Kayleigh awoke at 7am to find Alfie white and cold.

“I knew something was wrong,” she said.

“I started screaming to Shaun and picked him up and called and ambulance.

“They talked Shaun through resuscitation procedures over the phone.

“He was rushed to A&E where they tried to resuscitate him but there was nothing they could do.”

Now Kayleigh is encouraging parents not to co-sleep and to always put their baby to sleep in a cot, crib or Moses basket.

She said: “If you share a bed or sofa with your baby, you may roll over in your sleep and suffocate your baby.

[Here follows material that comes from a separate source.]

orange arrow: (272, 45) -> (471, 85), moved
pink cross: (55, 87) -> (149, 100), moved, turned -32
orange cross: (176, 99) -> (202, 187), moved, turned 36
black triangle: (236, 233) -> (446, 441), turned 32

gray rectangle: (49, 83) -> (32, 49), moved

“Your baby could also get caught between the wall and your bed, or your baby could roll on the floor and be injured.”

Nonnie Crawford, director of public health for NHS South of Tyne and Wear, said: “If you co-sleep in the same bed as your baby, risks to your baby’s life are increased if you or your partner are tired, have recently drunk alcohol, have taken medication or drugs that make you sleep more heavily or are smokers.”

She added: “Risks are also increased if your baby was born prematurely – before 37 weeks – or had a low birth weight of less than 5½lb.”